»Lauterbachs Spargesetz ist pures Dynamit« |
Hessens Ministerpräsident Boris Rhein will vermeiden, dass die Pharmaindustrie vom GKV-Finanzstabilisierungsgesetz zu sehr belastet wird. / Foto: IMAGO/Chris Emil Janßen
Merck, Sanofi-Aventis, Bayer und nun auch Werke des Biotech-Unternehmens Biontech. Die Liste der Pharmaunternehmen, die in Hessen ansässig sind oder dort produzieren, ist lang. Vor diesem Hintergrund hat natürlich auch die hessische Landesregierung ein gesteigertes Interesse daran, eine gute Beziehung zur Pharmaindustrie aufrechtzuerhalten. Auf der diesjährigen Jahrestagung des Think-Tanks »House of Pharma« stellte Ministerpräsident Boris Rhein klar, dass eine Schwächung der Unternehmen weder im Sinne der Patienten noch des Wirtschaftsstandortes Hessen sei.

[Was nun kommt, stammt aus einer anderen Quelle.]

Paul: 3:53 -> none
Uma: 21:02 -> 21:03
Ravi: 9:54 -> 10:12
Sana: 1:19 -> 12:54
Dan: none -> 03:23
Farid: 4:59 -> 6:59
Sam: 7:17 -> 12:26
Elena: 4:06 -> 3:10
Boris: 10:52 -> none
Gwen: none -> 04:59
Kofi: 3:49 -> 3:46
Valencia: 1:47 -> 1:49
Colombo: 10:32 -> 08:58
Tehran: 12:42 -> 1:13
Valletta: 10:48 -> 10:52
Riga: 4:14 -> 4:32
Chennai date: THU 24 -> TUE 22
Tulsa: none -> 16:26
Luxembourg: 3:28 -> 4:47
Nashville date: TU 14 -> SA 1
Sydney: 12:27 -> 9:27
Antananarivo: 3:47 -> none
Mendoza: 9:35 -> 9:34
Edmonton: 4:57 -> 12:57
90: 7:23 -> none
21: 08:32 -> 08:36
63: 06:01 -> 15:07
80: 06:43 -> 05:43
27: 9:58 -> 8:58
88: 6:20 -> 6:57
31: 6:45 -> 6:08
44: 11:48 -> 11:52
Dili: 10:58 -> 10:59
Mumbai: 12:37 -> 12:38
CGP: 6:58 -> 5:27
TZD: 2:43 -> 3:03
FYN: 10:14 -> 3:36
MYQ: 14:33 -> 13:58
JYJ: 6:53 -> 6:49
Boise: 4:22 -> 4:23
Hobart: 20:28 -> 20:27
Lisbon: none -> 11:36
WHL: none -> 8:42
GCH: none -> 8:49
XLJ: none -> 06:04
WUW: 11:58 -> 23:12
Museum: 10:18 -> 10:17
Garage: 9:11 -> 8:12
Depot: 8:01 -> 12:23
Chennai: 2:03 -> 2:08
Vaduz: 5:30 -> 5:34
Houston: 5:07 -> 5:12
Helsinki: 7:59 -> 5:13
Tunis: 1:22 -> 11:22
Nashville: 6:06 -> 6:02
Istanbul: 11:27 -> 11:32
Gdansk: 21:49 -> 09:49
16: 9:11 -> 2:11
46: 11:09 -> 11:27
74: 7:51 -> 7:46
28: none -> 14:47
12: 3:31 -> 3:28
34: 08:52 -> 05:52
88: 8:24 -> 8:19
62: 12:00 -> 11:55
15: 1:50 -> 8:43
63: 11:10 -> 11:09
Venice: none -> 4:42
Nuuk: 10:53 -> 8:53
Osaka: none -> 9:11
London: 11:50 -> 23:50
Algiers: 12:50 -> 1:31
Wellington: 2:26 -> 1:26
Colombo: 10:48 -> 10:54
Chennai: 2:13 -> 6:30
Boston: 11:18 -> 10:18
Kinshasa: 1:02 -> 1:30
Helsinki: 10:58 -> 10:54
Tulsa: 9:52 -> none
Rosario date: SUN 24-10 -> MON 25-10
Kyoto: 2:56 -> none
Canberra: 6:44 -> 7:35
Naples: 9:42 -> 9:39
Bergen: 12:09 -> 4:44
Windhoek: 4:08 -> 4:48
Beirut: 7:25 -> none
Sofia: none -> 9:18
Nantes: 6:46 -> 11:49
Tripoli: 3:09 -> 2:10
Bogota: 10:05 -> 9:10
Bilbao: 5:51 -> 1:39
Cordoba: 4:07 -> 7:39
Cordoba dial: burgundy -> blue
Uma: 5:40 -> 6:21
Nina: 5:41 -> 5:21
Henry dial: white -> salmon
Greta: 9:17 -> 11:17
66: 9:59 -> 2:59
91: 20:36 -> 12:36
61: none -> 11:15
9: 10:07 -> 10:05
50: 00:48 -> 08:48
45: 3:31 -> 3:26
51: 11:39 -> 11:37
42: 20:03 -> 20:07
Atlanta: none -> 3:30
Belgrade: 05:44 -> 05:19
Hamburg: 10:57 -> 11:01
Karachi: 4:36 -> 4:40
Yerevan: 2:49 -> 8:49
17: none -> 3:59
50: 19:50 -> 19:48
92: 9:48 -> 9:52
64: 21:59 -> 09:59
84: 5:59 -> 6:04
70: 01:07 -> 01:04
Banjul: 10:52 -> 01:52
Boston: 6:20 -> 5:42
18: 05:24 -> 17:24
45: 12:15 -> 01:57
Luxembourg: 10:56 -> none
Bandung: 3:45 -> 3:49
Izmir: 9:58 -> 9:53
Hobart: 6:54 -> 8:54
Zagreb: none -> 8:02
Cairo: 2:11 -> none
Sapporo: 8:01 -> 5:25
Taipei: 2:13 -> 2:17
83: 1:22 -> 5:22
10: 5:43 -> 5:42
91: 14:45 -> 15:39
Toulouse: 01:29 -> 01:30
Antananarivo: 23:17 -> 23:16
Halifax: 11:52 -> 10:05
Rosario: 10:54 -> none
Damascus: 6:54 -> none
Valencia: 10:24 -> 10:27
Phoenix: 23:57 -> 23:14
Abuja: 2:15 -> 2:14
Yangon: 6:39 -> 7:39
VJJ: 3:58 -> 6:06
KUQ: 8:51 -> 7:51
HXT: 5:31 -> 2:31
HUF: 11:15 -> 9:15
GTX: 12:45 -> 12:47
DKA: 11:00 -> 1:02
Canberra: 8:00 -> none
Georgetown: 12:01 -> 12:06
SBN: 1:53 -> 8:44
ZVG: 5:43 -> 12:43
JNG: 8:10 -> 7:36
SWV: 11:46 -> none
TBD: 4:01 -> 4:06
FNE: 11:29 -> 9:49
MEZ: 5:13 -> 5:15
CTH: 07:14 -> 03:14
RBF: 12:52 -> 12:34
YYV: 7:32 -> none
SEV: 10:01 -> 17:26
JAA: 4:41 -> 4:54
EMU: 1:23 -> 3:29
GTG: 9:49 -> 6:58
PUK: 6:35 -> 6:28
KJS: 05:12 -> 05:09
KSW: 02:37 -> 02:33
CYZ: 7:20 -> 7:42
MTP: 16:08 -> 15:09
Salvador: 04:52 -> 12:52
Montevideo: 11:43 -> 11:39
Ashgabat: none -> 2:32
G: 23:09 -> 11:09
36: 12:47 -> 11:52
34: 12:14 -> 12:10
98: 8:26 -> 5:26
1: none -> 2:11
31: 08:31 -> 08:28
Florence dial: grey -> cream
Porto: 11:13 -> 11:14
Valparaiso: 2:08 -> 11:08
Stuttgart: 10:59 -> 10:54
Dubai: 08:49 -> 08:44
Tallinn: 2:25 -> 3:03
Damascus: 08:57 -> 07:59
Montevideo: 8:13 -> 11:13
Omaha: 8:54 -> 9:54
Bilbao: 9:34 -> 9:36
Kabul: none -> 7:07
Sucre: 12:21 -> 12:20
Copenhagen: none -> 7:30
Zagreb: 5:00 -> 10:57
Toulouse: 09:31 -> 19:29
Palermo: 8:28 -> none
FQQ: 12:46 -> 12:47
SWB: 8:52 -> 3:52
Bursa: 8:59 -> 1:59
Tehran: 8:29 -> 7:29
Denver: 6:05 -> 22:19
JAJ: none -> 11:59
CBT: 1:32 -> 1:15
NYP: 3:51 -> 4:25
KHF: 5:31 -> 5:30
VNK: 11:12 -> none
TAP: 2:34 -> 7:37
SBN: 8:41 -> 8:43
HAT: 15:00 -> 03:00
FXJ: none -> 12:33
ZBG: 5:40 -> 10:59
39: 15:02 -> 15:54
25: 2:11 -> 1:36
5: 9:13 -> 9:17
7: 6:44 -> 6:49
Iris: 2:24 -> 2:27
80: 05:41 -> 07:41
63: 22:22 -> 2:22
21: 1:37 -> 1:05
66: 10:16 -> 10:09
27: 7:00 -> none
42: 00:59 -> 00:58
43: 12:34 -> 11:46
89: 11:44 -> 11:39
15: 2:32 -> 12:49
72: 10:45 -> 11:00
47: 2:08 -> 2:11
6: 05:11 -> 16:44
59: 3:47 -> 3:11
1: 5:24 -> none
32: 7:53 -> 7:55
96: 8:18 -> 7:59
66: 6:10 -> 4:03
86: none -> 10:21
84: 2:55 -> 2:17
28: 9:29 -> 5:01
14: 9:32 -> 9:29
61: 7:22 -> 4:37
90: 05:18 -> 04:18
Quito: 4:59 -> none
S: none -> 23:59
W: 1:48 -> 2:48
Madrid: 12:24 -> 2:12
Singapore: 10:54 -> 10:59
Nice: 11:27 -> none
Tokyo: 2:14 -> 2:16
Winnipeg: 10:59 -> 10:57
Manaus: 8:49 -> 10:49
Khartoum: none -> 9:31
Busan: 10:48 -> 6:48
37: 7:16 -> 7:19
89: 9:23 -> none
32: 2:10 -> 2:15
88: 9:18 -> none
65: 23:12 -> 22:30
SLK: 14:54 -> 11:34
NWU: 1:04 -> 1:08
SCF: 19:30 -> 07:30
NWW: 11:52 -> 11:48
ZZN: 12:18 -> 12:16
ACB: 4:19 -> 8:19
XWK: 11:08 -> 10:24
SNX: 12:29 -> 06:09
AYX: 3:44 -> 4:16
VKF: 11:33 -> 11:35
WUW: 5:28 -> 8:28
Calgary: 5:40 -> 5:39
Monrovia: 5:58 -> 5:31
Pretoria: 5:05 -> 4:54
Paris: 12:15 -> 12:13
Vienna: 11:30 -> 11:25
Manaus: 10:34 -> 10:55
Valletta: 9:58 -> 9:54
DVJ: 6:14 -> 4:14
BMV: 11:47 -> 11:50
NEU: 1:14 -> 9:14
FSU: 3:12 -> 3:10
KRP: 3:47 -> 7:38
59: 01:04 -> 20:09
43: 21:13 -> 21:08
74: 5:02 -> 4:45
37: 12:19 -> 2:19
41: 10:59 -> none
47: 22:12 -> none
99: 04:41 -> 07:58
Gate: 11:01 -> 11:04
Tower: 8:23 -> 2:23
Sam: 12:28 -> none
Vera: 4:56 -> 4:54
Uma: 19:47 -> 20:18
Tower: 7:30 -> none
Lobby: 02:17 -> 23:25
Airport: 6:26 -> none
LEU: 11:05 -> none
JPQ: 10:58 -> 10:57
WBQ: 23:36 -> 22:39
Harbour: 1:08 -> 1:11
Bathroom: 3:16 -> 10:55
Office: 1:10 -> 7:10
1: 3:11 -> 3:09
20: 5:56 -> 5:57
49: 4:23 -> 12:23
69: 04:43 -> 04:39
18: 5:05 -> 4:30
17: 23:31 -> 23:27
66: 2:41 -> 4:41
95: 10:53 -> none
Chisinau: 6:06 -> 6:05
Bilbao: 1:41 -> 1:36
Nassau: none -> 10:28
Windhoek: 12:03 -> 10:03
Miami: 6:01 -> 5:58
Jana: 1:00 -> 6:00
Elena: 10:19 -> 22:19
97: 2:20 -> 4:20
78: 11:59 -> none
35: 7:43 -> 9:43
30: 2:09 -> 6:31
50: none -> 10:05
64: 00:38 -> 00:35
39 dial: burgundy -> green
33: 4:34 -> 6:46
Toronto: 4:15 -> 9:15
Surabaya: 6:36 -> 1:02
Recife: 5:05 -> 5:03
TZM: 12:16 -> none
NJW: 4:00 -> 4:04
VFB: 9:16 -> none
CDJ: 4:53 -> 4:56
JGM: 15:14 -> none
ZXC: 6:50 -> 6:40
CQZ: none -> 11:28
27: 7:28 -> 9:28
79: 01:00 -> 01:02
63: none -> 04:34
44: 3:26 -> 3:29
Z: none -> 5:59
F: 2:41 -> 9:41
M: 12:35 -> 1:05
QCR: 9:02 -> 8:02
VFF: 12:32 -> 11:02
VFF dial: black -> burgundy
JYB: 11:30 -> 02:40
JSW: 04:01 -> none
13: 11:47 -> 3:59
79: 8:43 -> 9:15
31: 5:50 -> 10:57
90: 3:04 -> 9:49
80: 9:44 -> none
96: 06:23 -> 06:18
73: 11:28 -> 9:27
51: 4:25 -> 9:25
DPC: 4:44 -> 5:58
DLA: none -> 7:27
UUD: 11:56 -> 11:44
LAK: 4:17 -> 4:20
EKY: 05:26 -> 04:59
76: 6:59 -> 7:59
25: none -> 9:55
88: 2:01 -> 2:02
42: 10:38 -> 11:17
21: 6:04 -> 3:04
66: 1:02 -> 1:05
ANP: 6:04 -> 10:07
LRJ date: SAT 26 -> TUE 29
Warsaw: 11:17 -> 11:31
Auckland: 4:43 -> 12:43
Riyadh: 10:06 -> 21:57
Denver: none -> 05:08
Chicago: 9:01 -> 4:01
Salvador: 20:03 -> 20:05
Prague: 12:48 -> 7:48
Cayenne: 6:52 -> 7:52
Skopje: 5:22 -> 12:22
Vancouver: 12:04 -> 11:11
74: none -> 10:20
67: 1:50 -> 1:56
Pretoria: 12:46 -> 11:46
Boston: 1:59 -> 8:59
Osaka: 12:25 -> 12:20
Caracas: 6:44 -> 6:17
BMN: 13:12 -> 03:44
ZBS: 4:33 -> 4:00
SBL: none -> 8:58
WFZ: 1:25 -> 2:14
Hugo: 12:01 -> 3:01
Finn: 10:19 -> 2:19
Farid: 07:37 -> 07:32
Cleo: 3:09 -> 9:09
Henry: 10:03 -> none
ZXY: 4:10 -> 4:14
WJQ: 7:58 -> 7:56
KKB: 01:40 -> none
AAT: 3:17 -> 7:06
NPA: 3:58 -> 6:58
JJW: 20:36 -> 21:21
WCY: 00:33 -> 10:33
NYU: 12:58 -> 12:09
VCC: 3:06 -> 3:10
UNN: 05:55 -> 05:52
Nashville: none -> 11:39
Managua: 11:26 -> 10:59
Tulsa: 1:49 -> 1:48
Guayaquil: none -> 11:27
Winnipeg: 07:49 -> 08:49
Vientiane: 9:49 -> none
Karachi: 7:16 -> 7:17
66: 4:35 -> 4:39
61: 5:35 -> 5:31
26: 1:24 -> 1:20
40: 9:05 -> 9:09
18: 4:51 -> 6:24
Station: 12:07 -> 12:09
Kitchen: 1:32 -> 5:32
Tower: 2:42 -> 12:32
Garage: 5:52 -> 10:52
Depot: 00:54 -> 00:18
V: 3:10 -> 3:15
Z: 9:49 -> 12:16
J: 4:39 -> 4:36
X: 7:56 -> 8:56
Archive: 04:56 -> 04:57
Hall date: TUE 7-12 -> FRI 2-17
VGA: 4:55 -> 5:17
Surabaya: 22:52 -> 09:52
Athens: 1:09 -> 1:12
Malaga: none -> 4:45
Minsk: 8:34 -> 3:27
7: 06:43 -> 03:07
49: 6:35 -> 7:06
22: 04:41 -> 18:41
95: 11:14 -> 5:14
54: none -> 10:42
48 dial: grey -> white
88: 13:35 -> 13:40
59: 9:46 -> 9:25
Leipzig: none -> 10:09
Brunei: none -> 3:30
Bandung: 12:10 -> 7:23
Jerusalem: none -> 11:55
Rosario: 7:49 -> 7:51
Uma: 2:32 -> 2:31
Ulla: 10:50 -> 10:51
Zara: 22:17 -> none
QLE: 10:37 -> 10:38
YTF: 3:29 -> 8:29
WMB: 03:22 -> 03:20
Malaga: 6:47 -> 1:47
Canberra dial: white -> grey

Konkret griff Rhein die von Bundesgesundheitsminister Professor Karl Lauterbach (SPD) entworfenen Sparpläne ein, mit denen die Krankenkassen entlastet werden sollen. Zur Erinnerung: Das Bundeskabinett hatte das sogenannte GKV-Finanzstabilisierungsgesetz beschlossen, in dem mehrere Sparmaßnahmen für Pharmaunternehmen, wie beispielsweise eine Soli-Abgabe, vorgesehen sind. Auch die Apotheken werden mit einer Erhöhung des Kassenabschlags zur Kasse gebeten. Rhein sagte, dass die Rahmenbedingungen für die Industrie im Land stimmen müssten. »Deshalb engagiere ich mich massiv gegen das Lauterbach-Gesetz. Das, was dieses Gesetz regelt, ist pures Dynamit. Das kann man schon daran erkennen, wer aus meiner Sicht zu Recht auf die Barrikaden geht, nämlich KVen, die Krankenhausgesellschaft, die Krankenkassen, die Privatversicherer und die Apotheken.«
Rhein bezeichnete das Gesetz als eine »Gefahr«. Denn: »Das Vorhaben gefährdet Innovationskraft und Investitionskraft in die Pharmabranche und letztendlich deren stabilisierende Wirkung über die Versorgungssicherheit und die vielen Arbeitsplätze.« Seinen Informationen zufolge bewege sich etwas bei der für die Pharmaindustrie geplanten Sonderabgabe. Aber es gebe weiteren gesetzgeberischen Sprengstoff. Rhein weiter: »Das Gesetz schwächt einen für unser Land wichtigen industriellen Kern, die in der Pandemie einen besonderen gesellschaftlichen Stellenwert erwiesen hat.«
Der Ministerpräsident forderte auch, dass die Arzneimittelproduktion wieder verstärkt nach Europa zurückgeholt werden müsse. Insbesondere der Standort Hessen habe mal als Apotheke Europas gegolten. »Jetzt brauchen wir wieder ein Upgrade, um die Apotheke 2.0 zu werden«, so Rhein. Aus der Pandemie müsse man lernen, dass die EMA durch die EU-Kommission gestärkt werden müsse, zudem müssten Lieferengpässe früher erkannt und vermieden werden. »Es darf nicht wieder dazu kommen, dass Produktion von gewissen Arzneimitteln nur auf Kosten der Produktion anderer Arzneimittel stattfinden kann wie während der Pandemie.«
Insbesondere im Generikabereich habe es jahrelang eine falsche Entwicklung gegeben. »Durch Produktionsverlagerungen in den asiatischen Raum sind große Betriebe entstanden, die einen Großteil des Weltmarkts beliefern, mit hoher Auslastung billig produzieren«, so Rhein. Mit dieser Entwicklung könne und wolle man aber nicht mithalten, denn niedrige Investitionskosten, Billiglöhne, geringe behördliche Auflagen und Kontrollen für Umweltschutz seien leider mit dieser Entwicklung verknüpft.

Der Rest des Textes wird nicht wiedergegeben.